Transcribe the listing below verbatim, omitting pictures.

______

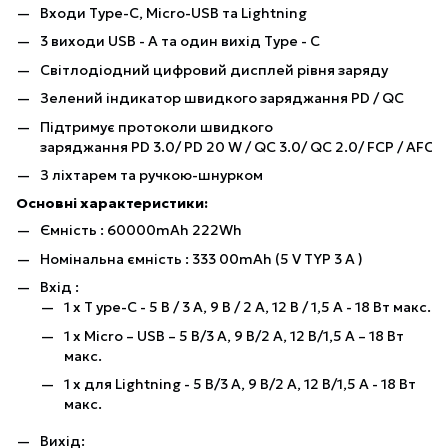
Входи Type-C, Micro-USB та Lightning
3 виходи USB - A та один вихід Type - C
Світлодіодний цифровий дисплей рівня заряду
Зелений індикатор швидкого заряджання PD / QC
Підтримує протоколи швидкого
заряджання PD 3.0/ PD 20 W / QC 3.0/ QC 2.0/ FCP / AFC
З ліхтарем та ручкою-шнурком
Основні характеристики:
Ємність : 60000mAh 222Wh
Номінальна ємність : 333 00mAh (5 V TYP 3 A )
Вхід :
1 х T ype-C - 5 В / 3 А, 9 В / 2 А, 12 В / 1,5 А - 18 Вт макс.
1 х Micro – USB – 5 В/3 А, 9 В/2 А, 12 В/1,5 А – 18 Вт
макс.
1 х для Lightning - 5 В/3 А, 9 В/2 А, 12 В/1,5 А - 18 Вт
макс.
Вихід:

______

> _Answer for this exercise_:
Входи Type-C, Micro-USB та Lightning
3 виходи USB - A та один вихід Type - C
Світлодіодний цифровий дисплей рівня заряду
Зелений індикатор швидкого заряджання PD / QC
Підтримує протоколи швидкого
заряджання PD 3.0/ PD 20 W / QC 3.0/ QC 2.0/ FCP / AFC
З ліхтарем та ручкою-шнурком
Основні характеристики:
Ємність : 60000mAh 222Wh
Номінальна ємність : 333 00mAh (5 V TYP 3 A )
Вхід :
1 х T ype-C - 5 В / 3 А, 9 В / 2 А, 12 В / 1,5 А - 18 Вт макс.
1 х Micro – USB – 5 В/3 А, 9 В/2 А, 12 В/1,5 А – 18 Вт
макс.
1 х для Lightning - 5 В/3 А, 9 В/2 А, 12 В/1,5 А - 18 Вт
макс.
Вихід:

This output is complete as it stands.